In this middle-grade fantasy adventure, a gutsy girl unlocks a magical universe—and the danger that lies within.

Eleven-year-old Holly Shepard longs for adventure, some escape from her humdrum life. That is precisely what she gets when she is given an old iron key that unlocks a door—in a tree.

Holly crosses the threshold into a stunning and magical medieval world, Anglielle. And as she does so, something unlocks within Holly: a primal, powerful magic. Holly is joined on her journey by two tagalongs—her younger brother Ben, and Everett, an English boy who hungers after Holly’s newfound magic and carries a few secrets of his own.When Ben and Everett are sentenced to death by the royals, whose fear of magic has fueled a violent, systemic slaughter of all enchanted creatures, Holly must save them and find a way back home. But will she be able to muster the courage and rise above her ordinary past to become an extraordinary hero?

Excerpt

Chapter 1

The Wish

Holly Shepard lived on a block of identical houses in the middle of the American Midwest. It might have been mildly interesting if she had lived in the exact middle, but when Holly looked it up, she saw that her suburb was off by a few hundred miles, so it lacked even that distinction. She attended a midsize school in a town that was neither bustling with glittering skyscrapers and dark alleyways nor quaint with eccentric musicians and Main Street bookshops. Everyone bought clothes at the same mall and saw movies at the thirty-theater megaplex and ate dinner at the same reasonably priced family dining establishment. Every June, the town put on a carnival with two inflatable rides and a Ferris wheel. It was the biggest event of the year.

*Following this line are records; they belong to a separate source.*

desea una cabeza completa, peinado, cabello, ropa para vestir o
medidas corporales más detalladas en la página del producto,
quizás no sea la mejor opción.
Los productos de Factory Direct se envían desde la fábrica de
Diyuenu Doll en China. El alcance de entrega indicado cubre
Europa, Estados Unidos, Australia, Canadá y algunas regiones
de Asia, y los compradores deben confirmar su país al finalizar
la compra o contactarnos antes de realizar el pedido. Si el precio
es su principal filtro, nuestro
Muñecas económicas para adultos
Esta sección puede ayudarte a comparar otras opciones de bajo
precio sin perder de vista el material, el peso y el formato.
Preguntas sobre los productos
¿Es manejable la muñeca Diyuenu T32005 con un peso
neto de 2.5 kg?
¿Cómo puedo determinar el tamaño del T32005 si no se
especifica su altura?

If you were the sort who longed for more than that—if, for example, you interrupted Ms. Noring and said loud enough for everyone to hear that you didn’t see how this week’s spelling words were ever going to help you in the real world, like if you had to escape from a mountain lion or a shark—you would get a stern look and a tally mark next to your name and you would give up five minutes of recess because Ms. Noring was tired of being second-guessed every single day. You would sit at your desk during the five minutes and study the fake wood grain and wonder if anything in this school was real. You would remember, as Holly did, that the last social studies test you’d taken had earned a C because you didn’t exactly answer the essay question at the end: What was the significance of the Louisiana Purchase? Holly was supposed to write four sentences, but instead she wrote fifteen and had to use the back of the page because she’d wandered off topic and described how Lewis and Clark had fought malaria and rattlesnakes and dysentery, and how their trip was kind of like exploring the Amazon, with lots of wild animals and sometimes unfriendly native people. Ms. Noring wrote at the bottom of the page (she had to squeeze it in): Next time, answer the question. –5 points.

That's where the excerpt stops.